Still having extremely weird symptoms, widespread persistent numbness, muscle spasms and tightening, palpitations, very weak and generally feel ill, lymph nodes up in neck. My next injection is in 3 months so rather than argue I have ordered my own. I don’t know if they tested for PA I was just told I needed injections for life. I don’t know how long to leave it, monitoring how bad it gets, or if I need other supplements , am drinking coconut water and supplementing iron and magnesium with tablets. I am supposed to be seeing a neurologist but urgent appointments don’t seem that quick to arrange already waited 4 weeks. Does everyone see a neurologist? Am remaining calm but concerned this isn’t “just” b12. Has anyone been diagnosed with other conditions on top of this deficiency? Bit worried it is ms/ other unpleasant neuro condition, although I realise b12 can mimic symptoms. Feeling unwell enough to go to a&e but not sure I will get any answers.
No change after loading doses - Pernicious Anaemi...

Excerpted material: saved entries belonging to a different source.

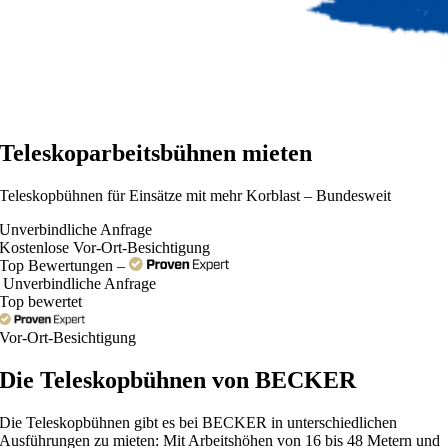
Teleskoparbeitsbühnen mieten
Teleskopbühnen für Einsätze mit mehr Korblast – Bundesweit
Unverbindliche Anfrage
Kostenlose Vor-Ort-Besichtigung
Top Bewertungen –
Unverbindliche Anfrage
Top bewertet
Vor-Ort-Besichtigung
Die Teleskopbühnen von BECKER
Die Teleskopbühnen gibt es bei BECKER in unterschiedlichen
Ausführungen zu mieten: Mit Arbeitshöhen von 16 bis 48 Metern und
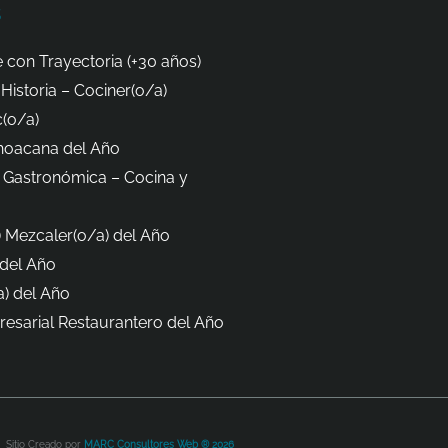
s
 con Trayectoria (+30 años)
Historia – Cociner(o/a)
(o/a)
hoacana del Año
 Gastronómica – Cocina y
 Mezcaler(o/a) del Año
del Año
) del Año
esarial Restaurantero del Año
Sitio Creado por
MARC Consultores Web ® 2026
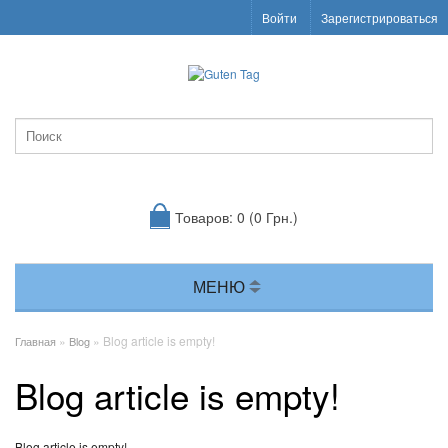
Войти
Зарегистрироваться
Товаров: 0 (0 Грн.)
МЕНЮ
»
» Blog article is empty!
Главная
Blog
Blog article is empty!
Blog article is empty!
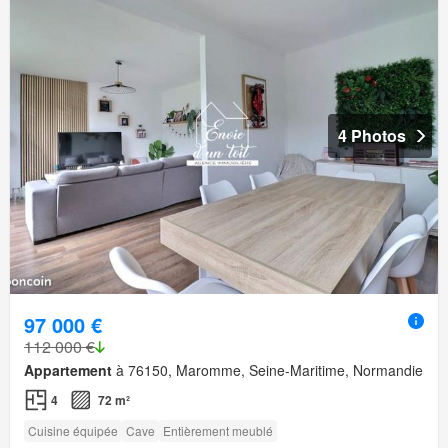
4 Photos
97 000 €
112 000 €
Appartement
à 76150, Maromme, Seine-Maritime, Normandie
4
72 m²
Cuisine équipée
Cave
Entièrement meublé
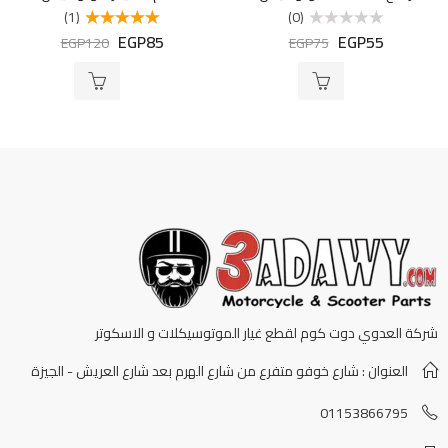
(1)
(0)
EGP
85
EGP
55
تم
تم التقييم
EGP
120
EGP
75
التقييم
5.00
من 5
0
من
5
شركة العدوي دوت كوم لقطع غيار الموتوسيكلات و الاسكوتر
العنوان : شارع خوفو متفرع من شارع الهرم بعد شارع العريش - الجيزة
01153866795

No change after loading doses
Hi Mag999 Loading doses should continue until no further improvement in symptoms
Get your nurse/GP to read the NICE guidelines and also ask to have your Folate level tested.
bnf.nice.org.uk/drug/hydrox...
I wish you well
Yes, I saw a couple of neurologists (a local one and a London expert) about my neuropathy that started when I started my injections. He told me it was nothing to do with B12, predicted what would happen in the time before my next appointment - and got his prediction spot-on.
What was his prediction? Or would you rather not say
He predicted that it would stay the same, after having got progressively worse over the previous 18 months. He was right.
He said I had IAN - Idiopathic Axonal Neuropathy. Nobody knew what caused it but it was more common in tall men in their 60s. I was 59 and 195 cm. It will stay the same with a very gradual deterioration over the decades.
I was relieved because my early symptoms had fit with Guillain-Barré Syndrome, an autoimmune disease that isn't at all pleasant.
Yes I had brain MRI s and seen 3 neurologists . First one in 'normal times ' was a 15 week wait. I actually paid to see one to interpret brain scan as Gp worried me . All 3 had conflicting ideas of what was causing my symptoms . No conclusions . I carried on with every other day b12 injections after a 'fight/struggle with Gp practice. I had a 5 week break but was supposed to wait 3 months.
Quote bnf guidelines every other day until no further improvement.
Go by your blood results what to supplement
I was ill enough to go to A and E and although very grateful for head ct scan (I'd had a bad fall as well hitting my head)that was okay. I was told I was having an anxiety attack. I wasnt. That was before I got my blood results back and it was found b12 deficiency. So far nothing else been found . Thyroid is checked .folate levels iron ferritin vitamin d.
I've been waiting 8 months si far for an appointment to a neuro opthalomogist .
Tou can only treat what has been found. So push for more injections.
It took 3 months for me to see any improvements at all on every other day injections.
Hope you get answers or injections soon. Your folate should've have been tested at the same time as b12 . The labs normally do this as when I only wanted folate checked b12cwas dine as well.